/---

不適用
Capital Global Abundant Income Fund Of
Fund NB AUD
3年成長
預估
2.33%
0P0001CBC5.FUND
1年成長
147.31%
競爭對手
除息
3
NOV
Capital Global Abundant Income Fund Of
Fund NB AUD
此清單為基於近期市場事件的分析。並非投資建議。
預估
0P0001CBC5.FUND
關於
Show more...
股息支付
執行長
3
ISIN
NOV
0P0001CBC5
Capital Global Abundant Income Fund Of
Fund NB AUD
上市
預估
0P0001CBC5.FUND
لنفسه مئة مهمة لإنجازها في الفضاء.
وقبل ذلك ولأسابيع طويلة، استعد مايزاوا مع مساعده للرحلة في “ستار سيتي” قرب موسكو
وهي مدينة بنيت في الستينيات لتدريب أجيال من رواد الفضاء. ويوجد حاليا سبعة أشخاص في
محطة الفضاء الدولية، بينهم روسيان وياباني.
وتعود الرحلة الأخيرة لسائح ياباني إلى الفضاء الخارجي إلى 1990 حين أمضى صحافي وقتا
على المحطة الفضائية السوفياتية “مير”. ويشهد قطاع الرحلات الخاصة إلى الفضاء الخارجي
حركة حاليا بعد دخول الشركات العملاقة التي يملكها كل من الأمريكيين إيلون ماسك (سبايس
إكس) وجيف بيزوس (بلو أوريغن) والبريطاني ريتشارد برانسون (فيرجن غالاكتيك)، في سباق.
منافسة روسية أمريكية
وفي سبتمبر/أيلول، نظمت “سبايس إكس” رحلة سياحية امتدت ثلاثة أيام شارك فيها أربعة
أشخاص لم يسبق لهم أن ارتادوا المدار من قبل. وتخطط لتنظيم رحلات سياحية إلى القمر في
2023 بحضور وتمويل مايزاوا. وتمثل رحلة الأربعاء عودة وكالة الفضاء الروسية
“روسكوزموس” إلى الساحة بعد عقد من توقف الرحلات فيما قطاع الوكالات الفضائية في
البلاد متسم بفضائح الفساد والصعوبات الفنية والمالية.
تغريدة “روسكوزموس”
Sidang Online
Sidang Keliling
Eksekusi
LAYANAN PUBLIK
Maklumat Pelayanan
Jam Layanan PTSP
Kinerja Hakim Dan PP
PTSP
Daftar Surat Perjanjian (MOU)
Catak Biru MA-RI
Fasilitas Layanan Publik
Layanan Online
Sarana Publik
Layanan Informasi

\---

WHAT YOU HAVE TO DO: Write the entries out again verbatim, every one of them.

WRITTEN SOLUTION:
不適用
Capital Global Abundant Income Fund Of
Fund NB AUD
3年成長
預估
2.33%
0P0001CBC5.FUND
1年成長
147.31%
競爭對手
除息
3
NOV
Capital Global Abundant Income Fund Of
Fund NB AUD
此清單為基於近期市場事件的分析。並非投資建議。
預估
0P0001CBC5.FUND
關於
Show more...
股息支付
執行長
3
ISIN
NOV
0P0001CBC5
Capital Global Abundant Income Fund Of
Fund NB AUD
上市
預估
0P0001CBC5.FUND
لنفسه مئة مهمة لإنجازها في الفضاء.
وقبل ذلك ولأسابيع طويلة، استعد مايزاوا مع مساعده للرحلة في “ستار سيتي” قرب موسكو
وهي مدينة بنيت في الستينيات لتدريب أجيال من رواد الفضاء. ويوجد حاليا سبعة أشخاص في
محطة الفضاء الدولية، بينهم روسيان وياباني.
وتعود الرحلة الأخيرة لسائح ياباني إلى الفضاء الخارجي إلى 1990 حين أمضى صحافي وقتا
على المحطة الفضائية السوفياتية “مير”. ويشهد قطاع الرحلات الخاصة إلى الفضاء الخارجي
حركة حاليا بعد دخول الشركات العملاقة التي يملكها كل من الأمريكيين إيلون ماسك (سبايس
إكس) وجيف بيزوس (بلو أوريغن) والبريطاني ريتشارد برانسون (فيرجن غالاكتيك)، في سباق.
منافسة روسية أمريكية
وفي سبتمبر/أيلول، نظمت “سبايس إكس” رحلة سياحية امتدت ثلاثة أيام شارك فيها أربعة
أشخاص لم يسبق لهم أن ارتادوا المدار من قبل. وتخطط لتنظيم رحلات سياحية إلى القمر في
2023 بحضور وتمويل مايزاوا. وتمثل رحلة الأربعاء عودة وكالة الفضاء الروسية
“روسكوزموس” إلى الساحة بعد عقد من توقف الرحلات فيما قطاع الوكالات الفضائية في
البلاد متسم بفضائح الفساد والصعوبات الفنية والمالية.
تغريدة “روسكوزموس”
Sidang Online
Sidang Keliling
Eksekusi
LAYANAN PUBLIK
Maklumat Pelayanan
Jam Layanan PTSP
Kinerja Hakim Dan PP
PTSP
Daftar Surat Perjanjian (MOU)
Catak Biru MA-RI
Fasilitas Layanan Publik
Layanan Online
Sarana Publik
Layanan Informasi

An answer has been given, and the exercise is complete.